Abbott would be in an awkward position. He had a lukewarm response to Paxton’s lawsuit, but given Texas’s 38 electoral college votes, he would have faced the sort of pressure from Trump that the president has put on Georgia Gov. Kemp. In a tweet this week Trump called Kemp a “fool” and wrote: “Demand this clown call a Special Session and open up signature verification NOW.”
In that atmosphere, elections officials in large counties such as Bexar County elections administrator Jacquelyn Callanen would, like election officials all over the country, be the targets of vicious threats as Texas became awash in conspiracy theories.
Texas Republican State Chairman Allen West, who called for states to secede in the wake of the Supreme Court quashing of Paxton’s suit, would lead the madness.
There is some sanity left among conservatives in the Texas Republican party. Sen. John Cornyn and Rep. Chip Roy (R-Austin) both opposed Paxton’s suit.
“I do not understand the legal theory,” said Cornyn, a former Texas attorney general. “I don’t want other states having a chance to change Texas law based on a similar effort.”
Roy, formerly Paxton’s top assistant in the AG’s office, called the lawsuit a “dangerous violation of federalism” in a series of posts Thursday on Twitter.
Paxton, however, doubled down after the Supreme Court’s rejection, issuing an Orwellian statement.
“It is unfortunate that the Supreme Court decided not to take this case and determine the constitutionality of these four states’ failure to follow federal and state election law,” he said. “I will continue to tirelessly defend the integrity and security of our elections and hold accountable those who shirk established election law for their own convenience.”

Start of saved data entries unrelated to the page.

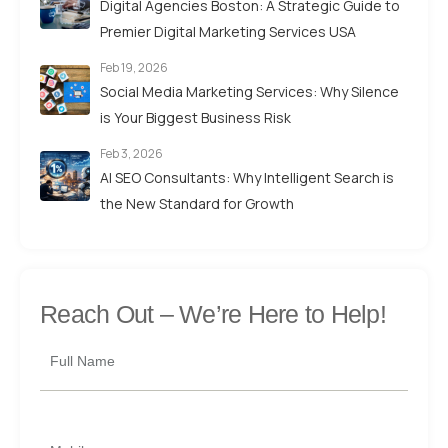
Digital Agencies Boston: A Strategic Guide to
Premier Digital Marketing Services USA
Feb 19, 2026
Social Media Marketing Services: Why Silence
is Your Biggest Business Risk
Feb 3, 2026
AI SEO Consultants: Why Intelligent Search is
the New Standard for Growth
Reach Out –
We’re Here to Help!
Full Name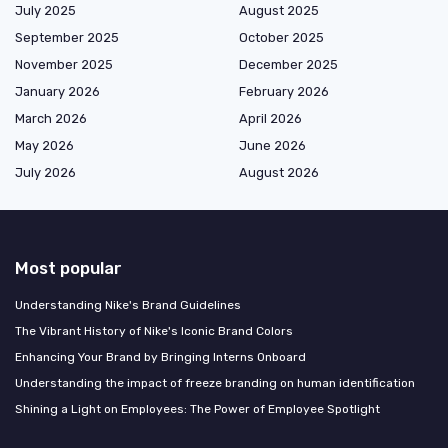
July 2025
August 2025
September 2025
October 2025
November 2025
December 2025
January 2026
February 2026
March 2026
April 2026
May 2026
June 2026
July 2026
August 2026
Most popular
Understanding Nike's Brand Guidelines
The Vibrant History of Nike's Iconic Brand Colors
Enhancing Your Brand by Bringing Interns Onboard
Understanding the impact of freeze branding on human identification
Shining a Light on Employees: The Power of Employee Spotlight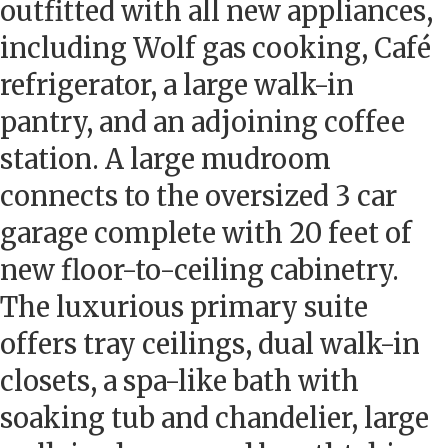
outfitted with all new appliances,
including Wolf gas cooking, Café
refrigerator, a large walk-in
pantry, and an adjoining coffee
station. A large mudroom
connects to the oversized 3 car
garage complete with 20 feet of
new floor-to-ceiling cabinetry.
The luxurious primary suite
offers tray ceilings, dual walk-in
closets, a spa-like bath with
soaking tub and chandelier, large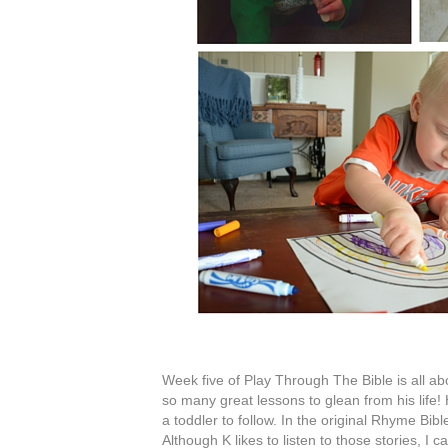
Week five of Play Through The Bible is all ab
so many great lessons to glean from his life! Ho
a toddler to follow. In the original Rhyme Bibl
Although K likes to listen to those stories, I 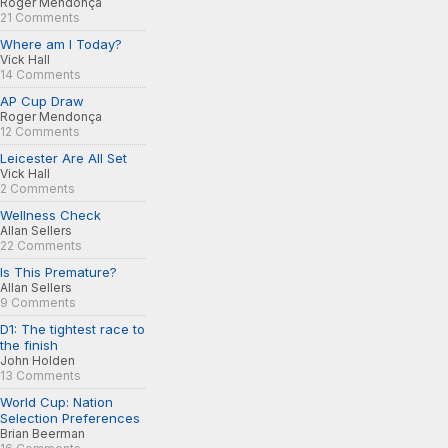
Roger Mendonça
21 Comments
Where am I Today?
Vick Hall
14 Comments
AP Cup Draw
Roger Mendonça
12 Comments
Leicester Are All Set
Vick Hall
2 Comments
Wellness Check
Allan Sellers
22 Comments
Is This Premature?
Allan Sellers
9 Comments
D1: The tightest race to
the finish
John Holden
13 Comments
World Cup: Nation
Selection Preferences
Brian Beerman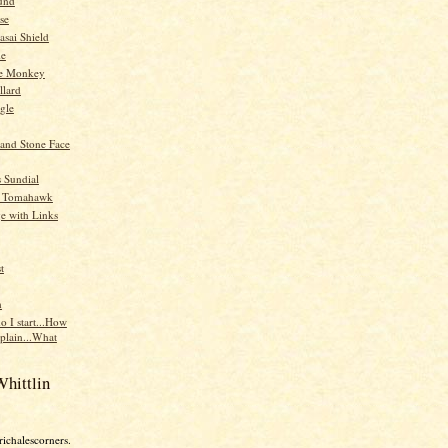
und
se
asai Shield
me
ne Monkey
llard
gle
land Stone Face
 Sundial
e Tomahawk
ge with Links
t
n
o I start...How
xplain...What
hittlin
richalescorners.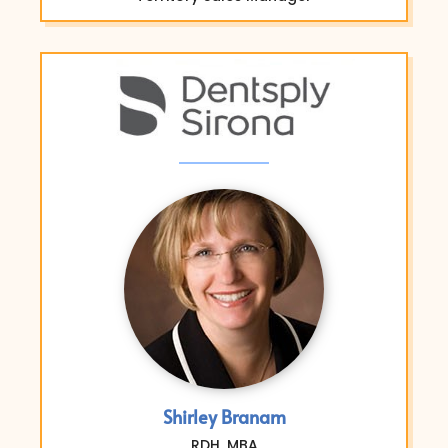
Shirley Branam
RDH, MBA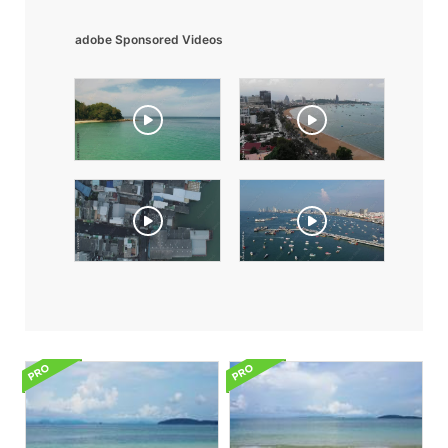
adobe Sponsored Videos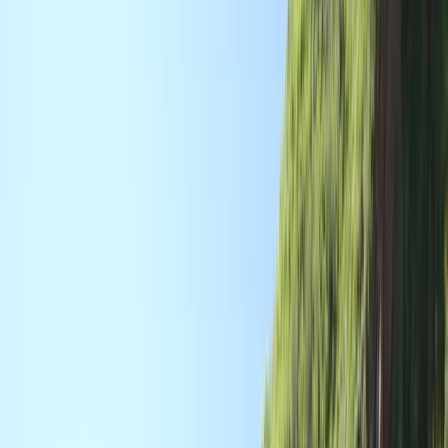
Gift vouchers
Bucket list
For centres
My stuff
Home
›
Activities
›
Canoeing
•
United Kingdom
›
South West England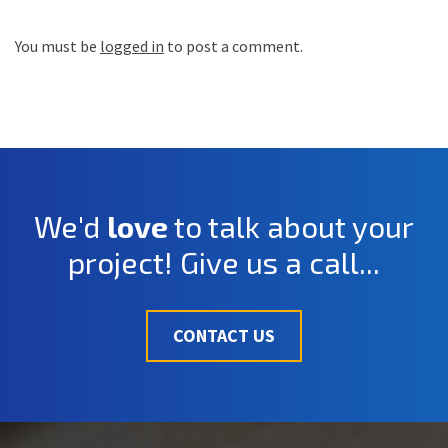
You must be
logged in
to post a comment.
We'd
love
to talk about your
project! Give us a call...
CONTACT US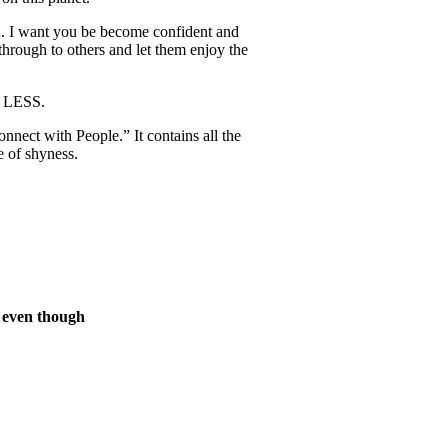
ou. I want you be become confident and
 through to others and let them enjoy the
G LESS.
ect with People.” It contains all the
e of shyness.
s even though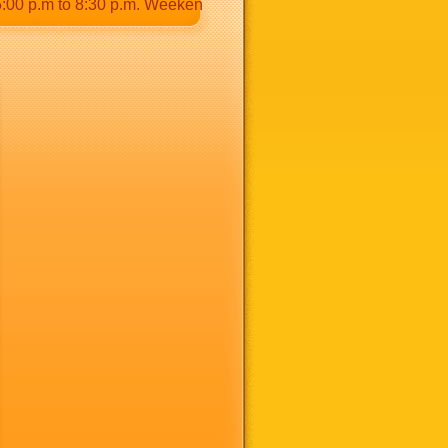
p.m to 8:30 p.m. Weekends: 9:00 a.m to 8:30 p.m.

It needs to be plainly stated. Paxton attempted to “defend the integrity” of our elections by reversing, without a trace of evidence of massive fraud, an election decided by a clear majority of both the voters and the electoral college. And those elections officials who he said “shirk established election law for their own convenience” were honest officials who added to their work by expanding early voting and mail-in voting in order to help protect both voters and poll workers.
In this election, these were the patriotic defenders of democracy and Paxton and his ilk are the ones trying to steal the election.